> **What you need to do**:
Please give the data again exactly, with no line dropped.

> **Provided data**:

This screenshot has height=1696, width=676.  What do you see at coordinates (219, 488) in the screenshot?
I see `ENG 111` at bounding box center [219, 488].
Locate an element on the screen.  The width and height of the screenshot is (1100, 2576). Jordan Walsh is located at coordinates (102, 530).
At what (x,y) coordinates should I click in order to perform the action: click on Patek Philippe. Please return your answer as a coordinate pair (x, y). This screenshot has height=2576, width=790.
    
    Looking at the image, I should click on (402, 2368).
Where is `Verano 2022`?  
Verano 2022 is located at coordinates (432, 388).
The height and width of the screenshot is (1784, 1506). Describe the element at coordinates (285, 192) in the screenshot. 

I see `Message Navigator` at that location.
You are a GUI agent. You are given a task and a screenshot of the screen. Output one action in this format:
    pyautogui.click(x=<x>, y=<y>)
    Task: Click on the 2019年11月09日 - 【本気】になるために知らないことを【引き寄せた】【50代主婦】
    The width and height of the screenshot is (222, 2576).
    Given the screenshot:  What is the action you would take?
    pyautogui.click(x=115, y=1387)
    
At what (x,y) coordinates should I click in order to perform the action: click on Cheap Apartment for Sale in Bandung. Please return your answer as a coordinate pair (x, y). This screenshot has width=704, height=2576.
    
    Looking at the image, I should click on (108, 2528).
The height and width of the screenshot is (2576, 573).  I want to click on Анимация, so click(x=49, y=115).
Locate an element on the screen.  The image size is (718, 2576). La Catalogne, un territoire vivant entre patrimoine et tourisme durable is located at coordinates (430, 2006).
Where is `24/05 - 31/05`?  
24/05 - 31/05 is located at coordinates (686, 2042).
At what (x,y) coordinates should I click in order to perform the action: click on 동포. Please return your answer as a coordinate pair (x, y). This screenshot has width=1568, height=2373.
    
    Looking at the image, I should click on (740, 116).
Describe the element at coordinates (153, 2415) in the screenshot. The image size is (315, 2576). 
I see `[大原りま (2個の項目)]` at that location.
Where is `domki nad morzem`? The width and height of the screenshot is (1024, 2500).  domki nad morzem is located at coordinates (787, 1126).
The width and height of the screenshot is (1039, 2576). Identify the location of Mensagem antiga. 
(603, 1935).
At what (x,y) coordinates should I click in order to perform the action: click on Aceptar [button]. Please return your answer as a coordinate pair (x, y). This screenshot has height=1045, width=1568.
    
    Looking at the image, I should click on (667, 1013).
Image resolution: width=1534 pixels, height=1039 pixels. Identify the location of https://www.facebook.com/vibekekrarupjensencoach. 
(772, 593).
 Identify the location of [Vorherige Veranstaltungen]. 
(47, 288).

> **Expected answer**:
This screenshot has height=1696, width=676.  What do you see at coordinates (219, 488) in the screenshot?
I see `ENG 111` at bounding box center [219, 488].
Locate an element on the screen.  The width and height of the screenshot is (1100, 2576). Jordan Walsh is located at coordinates (102, 530).
At what (x,y) coordinates should I click in order to perform the action: click on Patek Philippe. Please return your answer as a coordinate pair (x, y). This screenshot has height=2576, width=790.
    
    Looking at the image, I should click on (402, 2368).
Where is `Verano 2022`?  
Verano 2022 is located at coordinates (432, 388).
The height and width of the screenshot is (1784, 1506). Describe the element at coordinates (285, 192) in the screenshot. 

I see `Message Navigator` at that location.
You are a GUI agent. You are given a task and a screenshot of the screen. Output one action in this format:
    pyautogui.click(x=<x>, y=<y>)
    Task: Click on the 2019年11月09日 - 【本気】になるために知らないことを【引き寄せた】【50代主婦】
    The width and height of the screenshot is (222, 2576).
    Given the screenshot:  What is the action you would take?
    pyautogui.click(x=115, y=1387)
    
At what (x,y) coordinates should I click in order to perform the action: click on Cheap Apartment for Sale in Bandung. Please return your answer as a coordinate pair (x, y). This screenshot has width=704, height=2576.
    
    Looking at the image, I should click on (108, 2528).
The height and width of the screenshot is (2576, 573).  I want to click on Анимация, so click(x=49, y=115).
Locate an element on the screen.  The image size is (718, 2576). La Catalogne, un territoire vivant entre patrimoine et tourisme durable is located at coordinates (430, 2006).
Where is `24/05 - 31/05`?  
24/05 - 31/05 is located at coordinates (686, 2042).
At what (x,y) coordinates should I click in order to perform the action: click on 동포. Please return your answer as a coordinate pair (x, y). This screenshot has width=1568, height=2373.
    
    Looking at the image, I should click on (740, 116).
Describe the element at coordinates (153, 2415) in the screenshot. The image size is (315, 2576). 
I see `[大原りま (2個の項目)]` at that location.
Where is `domki nad morzem`? The width and height of the screenshot is (1024, 2500).  domki nad morzem is located at coordinates (787, 1126).
The width and height of the screenshot is (1039, 2576). Identify the location of Mensagem antiga. 
(603, 1935).
At what (x,y) coordinates should I click in order to perform the action: click on Aceptar [button]. Please return your answer as a coordinate pair (x, y). This screenshot has height=1045, width=1568.
    
    Looking at the image, I should click on (667, 1013).
Image resolution: width=1534 pixels, height=1039 pixels. Identify the location of https://www.facebook.com/vibekekrarupjensencoach. 
(772, 593).
 Identify the location of [Vorherige Veranstaltungen]. 
(47, 288).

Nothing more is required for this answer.